Как говорится, защищай свои несовершенства, и они твои навсегда.
С чего бы мне держаться за какие-то несовершенства?
Я, как видите, не захотела.
И не хочу, чтобы и вы держались за свои.
Страх – это скучно
Позднее я подолгу размышляла над тем, что же побудило меня наконец перестать играть роль плаксы-ваксы, – буквально ночами не спала. Конечно, этому поспособствовало много факторов (мамино упорство, мое взросление), но главным, я полагаю, оказалось вот что: однажды я поняла, что бояться скучно.
Вообще-то, мой страх всегда был скучен всем вокруг, но лишь когда я достигла подросткового возраста, он наскучил даже мне самой. Полагаю, причина была та же, по которой Джеку Гилберту наскучила его слава: каждый день одно и то же.
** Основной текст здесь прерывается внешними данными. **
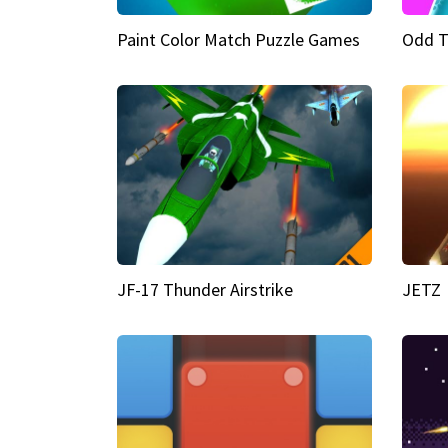
Paint Color Match Puzzle Games
Odd T
JF-17 Thunder Airstrike
JETZ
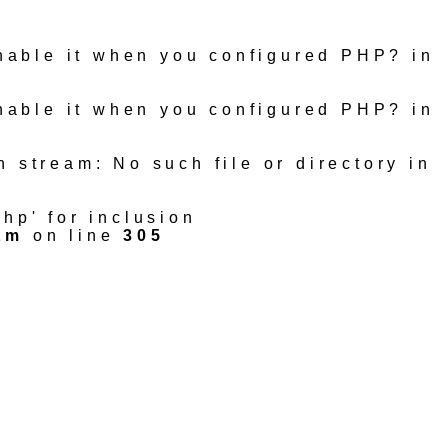
 enable it when you configured PHP? in
 enable it when you configured PHP? in
n stream: No such file or directory in
hp' for inclusion
tm
on line
305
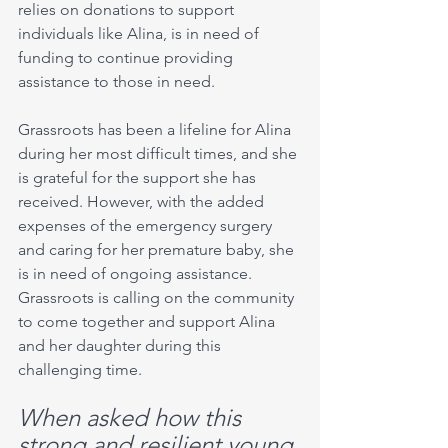
relies on donations to support 
individuals like Alina, is in need of 
funding to continue providing 
assistance to those in need.
Grassroots has been a lifeline for Alina 
during her most difficult times, and she 
is grateful for the support she has 
received. However, with the added 
expenses of the emergency surgery 
and caring for her premature baby, she 
is in need of ongoing assistance. 
Grassroots is calling on the community 
to come together and support Alina 
and her daughter during this 
challenging time.
When asked how this  
strong and resilient young 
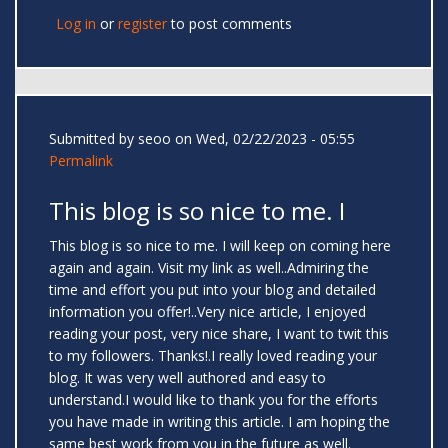
Log in
or
register
to post comments
Submitted by
seoo
on Wed, 02/22/2023 - 05:55
Permalink
This blog is so nice to me. I
This blog is so nice to me. I will keep on coming here
again and again. Visit my link as well..Admiring the
time and effort you put into your blog and detailed
information you offer!..Very nice article, I enjoyed
reading your post, very nice share, I want to twit this
to my followers. Thanks!.I really loved reading your
blog. It was very well authored and easy to
understand.I would like to thank you for the efforts
you have made in writing this article. I am hoping the
same best work from you in the future as well.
В возрасте примерно пятнадцати лет я каким-то образом поняла, что мой страх напрочь лишен разнообразия, глубины, основательности. Я заметила, что страх никогда не меняется, не приносит удовольствия, никогда не предполагает сюрпризов или неожиданных концовок. Мой страх был словно песня с мелодией из одной ноты, и к тому же состоящая из одного слова, а этим словом было «СТОП!». Страх был не способен предложить мне ничего более занимательного, более изысканного, чем это резкое, раз за разом повторяемое на полной громкости слово: «СТОП, СТОП, СТОП, СТОП!»
Следовательно, страх всякий раз вынуждал меня принимать предсказуемо скучные желания, как если бы книга, где самому можно выбирать концовку, всегда имела одно завершение: пустоту.
Я поняла, что мой страх скучен еще и потому, что он был абсолютно идентичен чьим-либо еще страхам. Я поняла, что у всех песня страха состоит из точно такой же нудной строчки: «СТОП, СТОП, СТОП, СТОП!» Конечно же громкость у разных людей может отличаться, но сама песня никогда не меняется, потому как еще в материнской утробе все мы, человеческие существа, были снабжены одинаковыми комплектами страха. Да и не только люди: если вы проведете рукой над чашкой Петри, в которой сидит головастик, он станет уворачиваться от вашей тени. Этот головастик не может писать стихи, он не умеет петь, ему неведомы любовь, ревность, зависть или радость победы, мозг у него размером с запятую, но даже он отлично знает, как надо бояться неизвестного.
Как и я.
Как и все мы. Но в этом нет ничего совершенно непреодолимого. Понимаете, о чем я? Я имею в виду, что за умение бояться неизвестного вы не получите никаких особенных бонусов. Другими словами, страх – это очень древний инстинкт, принципиально важный для процесса эволюции… но не особенно умный.
В своем трусоватом детстве я фиксировалась на страхе так, будто во мне не было ничего более интересного, а на самом-то деле он был самым банальным. Возможно даже, что только страх во мне и можно было назвать на сто процентов банальным. Ведь во мне было творческое начало, и оно было уникальным; была личность, и она была уникальна; у меня были мечты, перспективы, стремления, и они были уникальны. Но страх был вовсе не оригинален. Мой страх не был каким-то редким произведением искусства ручной работы, это был просто ширпотреб, продукт серийного производства, который можно найти на полках любого заурядного магазина.
И это было то, на чем я хотела построить свою идентичность?
На самом банальном из своих инстинктов?
На паническом рефлексе тупого головастика, сидящего внутри у каждого из нас?
Ну уж нет.
Страх, который вам нужен, и страх не нужный вовсе
Теперь вы, вероятно, ждете, что я стану говорить – вам, мол, нужно стать бесстрашными для того, чтобы начать творческую жизнь. Но я не скажу такого, потому что вовсе так не думаю. Творческий путь для смелых – это верно, но не для бесстрашных, и понимать разницу очень важно.